Sagar Meghani Washington
Ukrainian forces prepared Friday to retreat from the strategic city of Severodonetsk after weeks of fierce fighting, a setback that could pave the way for Russia to seize a large swath of eastern Ukraine.
Moscow said it had encircled about 2,000 Ukrainian and what it called foreign troops in the area. Reuters could not independently verify any of the battlefield accounts.
The reports came four months to the day since Russian President Vladimir Putin sent tens of thousands of troops over the border, unleashing a conflict that has killed thousands, uprooted millions and reduced whole cities to rubble.
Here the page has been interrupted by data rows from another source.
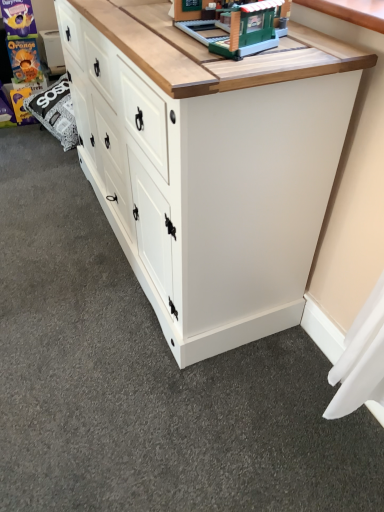 I want to click on free location to the left of green plastic building at upper center, so click(152, 31). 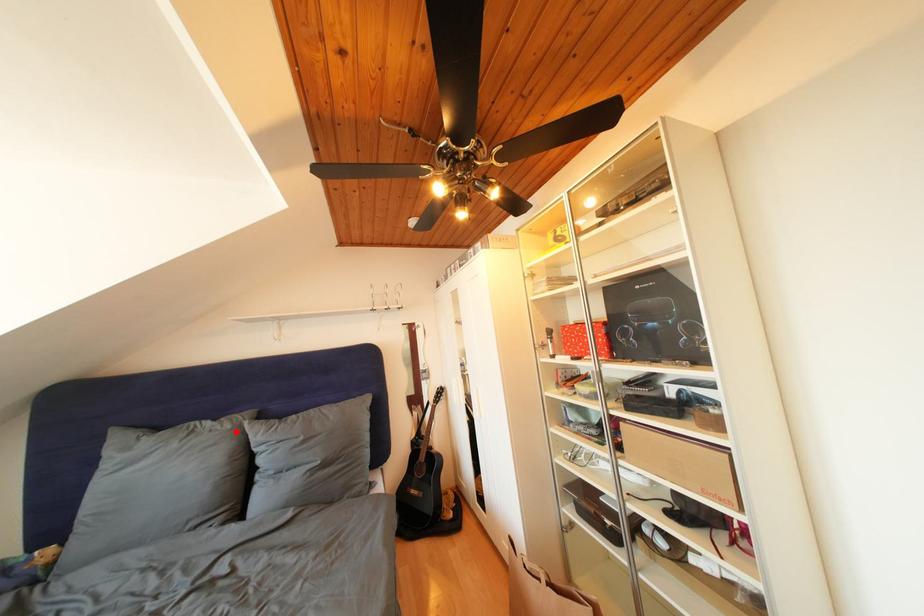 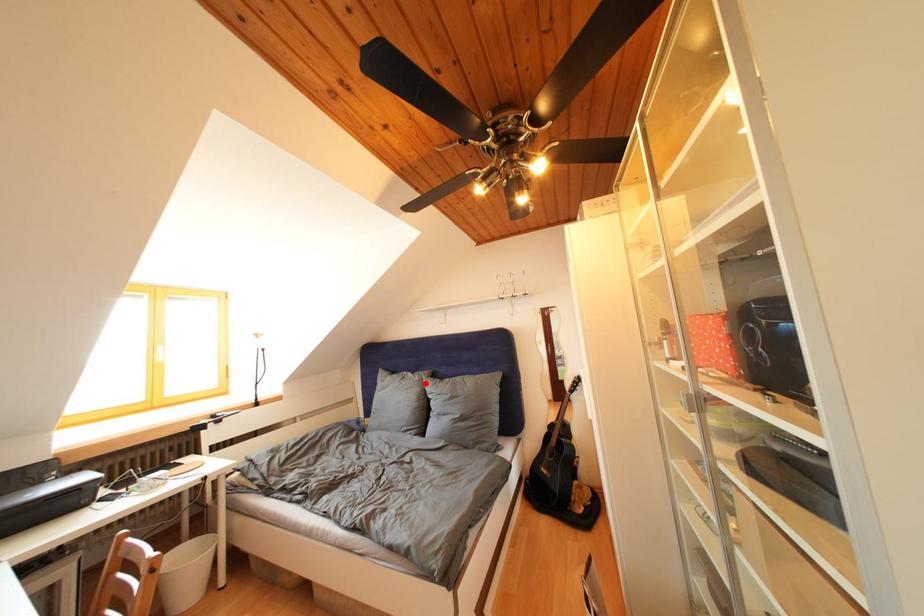 I am providing you with two images of the same scene from different viewpoints. A red point is marked on the first image and another point is marked on the second image. Does the point marked in image1 correspond to the same location as the one in image2?

Yes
European Union foreign policy chief Josep Borrell was headed to Tehran Friday for a surprise visit that can breathe new life into stalled talks on reviving the 2015 Iran nuclear deal. Borrell is due to arrive in Iranian capital at night to meet the foreign minister.
This is VOA News.
The United Nations’ chief warns the world faces catastrophe because of the growing shortage of food around the globe. AP correspondent Charles De Ledesma reports.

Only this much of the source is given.